Furthermore, a decrease in agricultural output due to global warming-induced happenings not only slows economic development but also exacerbates the state of poverty and establishes new barriers to prosperity, all of which collaborate to negatively impact livelihoods in Africa. According to reports by ECA, global warming has driven the number of hungry people in Sub-Saharan Africa by 45.6% since 2012. In a similar vein global warming would diminish cereal crop yields across the continent by 8 to 13%. Global warming is anticipated to melt what is left of Africa’s glaciers in the coming decades, resulting in food insecurity, poverty, and population displacement. By 2050, Sub-Saharan Africa’s GDP might be cut by up to 3%.


Global warming consequences on biodiversity: Biodiversity is a valuable resource for Africans, particularly in terms of tourism. Given Africa’s reliance on natural resources, many populations are susceptible to biodiversity loss caused by global warming. The effects of global warming on humans will be exacerbated by changes in agriculture, water supply, and disease caused by global warming.
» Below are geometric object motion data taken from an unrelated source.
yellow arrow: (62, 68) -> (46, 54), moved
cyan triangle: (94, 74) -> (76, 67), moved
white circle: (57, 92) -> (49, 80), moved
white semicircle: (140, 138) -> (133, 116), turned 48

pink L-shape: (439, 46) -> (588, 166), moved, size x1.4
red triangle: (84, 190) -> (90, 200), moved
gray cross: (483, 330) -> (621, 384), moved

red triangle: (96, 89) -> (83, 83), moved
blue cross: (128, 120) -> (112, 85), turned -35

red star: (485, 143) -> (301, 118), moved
Furthermore, Africa’s animal species are mostly found in savannas and tropical forests. Global warming is anticipated to influence these species due to the loss or changing of terrestrial habitats. Other notable floral regions threatened by global warming are Madagascar, Cameroon’s mountains, and the island-like Afromontane habitats that reach from Ethiopia to South Africa at elevations above 2,000 meters.
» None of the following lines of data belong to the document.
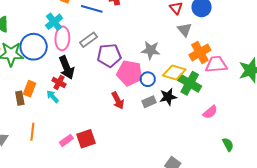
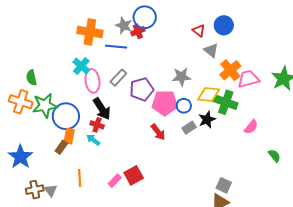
blue circle: (34, 47) -> (66, 116), moved
brown rectangle: (20, 98) -> (61, 147), turned 56

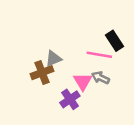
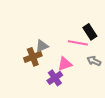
gray arrow: (101, 78) -> (94, 61), moved
pink triangle: (83, 81) -> (65, 64), turned 42

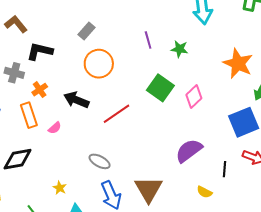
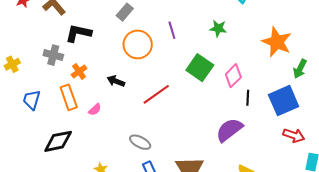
purple line: (148, 40) -> (172, 30), moved
black arrow: (76, 100) -> (116, 81), size x0.7
black line: (225, 169) -> (248, 98), moved

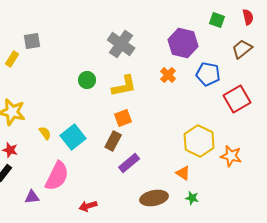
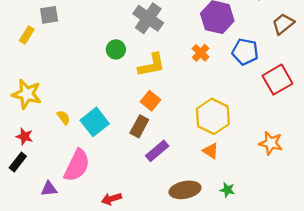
green circle: (87, 80) -> (116, 49), moved
orange square: (123, 118) -> (150, 101), turned -30
yellow hexagon: (199, 141) -> (213, 116), moved
orange triangle: (183, 173) -> (211, 151), moved

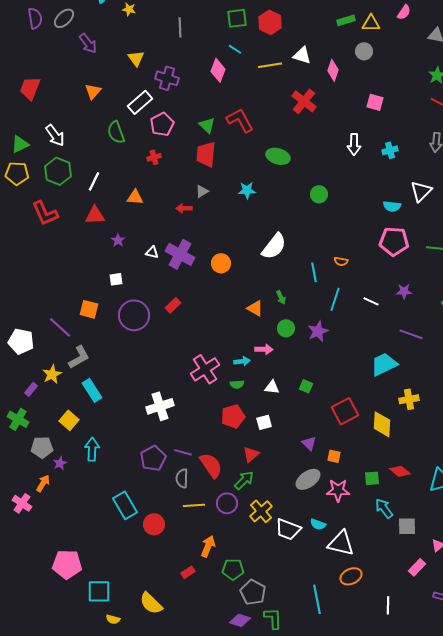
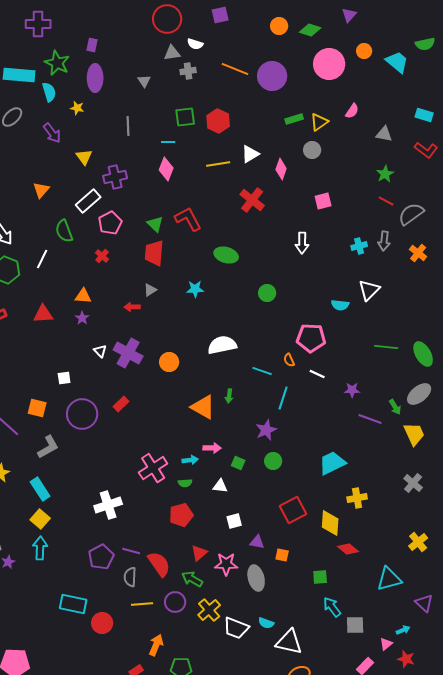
yellow triangle: (371, 23) -> (319, 122), turned -36
purple arrow: (88, 43) -> (52, 133), moved
cyan line: (235, 49) -> (168, 142), moved, turned -32
white triangle: (302, 55) -> (250, 154), turned -48
purple cross: (167, 78) -> (115, 177), turned -30
pink square: (375, 102) -> (323, 201), turned -30
cyan cross: (390, 150) -> (359, 246), moved
red cross: (154, 157) -> (102, 256), turned -32
white line: (94, 181) -> (42, 259), moved
purple star: (118, 240) -> (82, 318), moved
pink pentagon: (394, 241) -> (311, 338), moved
white semicircle: (274, 246) -> (222, 345), turned -140
white triangle: (152, 252) -> (100, 351), turned 32
orange semicircle: (341, 261) -> (289, 360), turned 56
cyan line: (314, 272) -> (262, 371), turned -60
green arrow: (281, 297) -> (229, 396), turned 32
white line: (371, 301) -> (317, 374), moved
orange triangle: (255, 308) -> (203, 407), size x1.5
green circle: (286, 328) -> (273, 461), moved
purple line: (411, 334) -> (370, 419), moved
gray L-shape: (79, 357) -> (48, 447), moved
green square: (306, 386) -> (238, 463), moved
yellow square: (69, 420) -> (40, 519), moved
white square: (264, 422) -> (234, 521), moved
purple triangle: (309, 443) -> (257, 542), turned -35
red diamond: (400, 471) -> (348, 549), moved
gray ellipse: (308, 479) -> (256, 578), turned -70
green arrow: (244, 480) -> (192, 579), turned -105
pink star: (338, 490) -> (226, 564), moved
cyan rectangle: (125, 505) -> (73, 604), turned -48

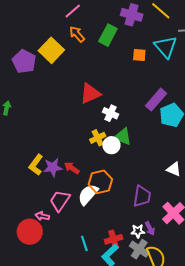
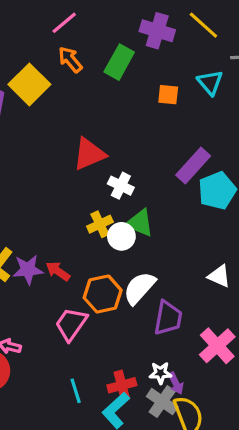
cyan triangle: (166, 47) -> (210, 82), size x0.7
white semicircle: (88, 195) -> (139, 288), moved
pink trapezoid: (60, 201) -> (71, 324), moved
purple arrow: (150, 228) -> (176, 383), moved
Rising temperatures pose specific risks to biodiversity hotspots in the mountains since many of them contain localized plant communities with no way of migrating. A lot of plant species could be damaged.
In terms of temperature, about 1°C of warming has already happened in regions of Africa since 1901, leading to more heat waves and hot days. Deforestation and forest degradation continue to be problems throughout Africa.


Massive wildfires ravaged Northern Africa in 2022, destroying vast forests. As a result, global warming has had an influence on water resources, threatening food security in Africa. Africa’s biodiversity is still declining because of species and habitat extinctions. Between 1950 and 2022, the Sahara Desert expanded at a rate of more than 11,000 Km2/year.


These challenges can no longer be ignored, thus solutions to global warming in Africa include smart land use planning to prevent deforestation, the development of renewable energy, and the limitation of coal-fired power plant growth.


Although African countries have some of the lowest aggregate and per capita global warming emissions on the planet, they are also likely to face some of the most severe repercussions, if necessary, efforts are not implemented. Droughts, starvation, desertification, and population relocation may already be occurring because of these effects. Several African countries prioritize improving access to energy services and enhancing economic welfare in the face of an elevated rate of poverty and starvation while the focus should be on mitigating global warming.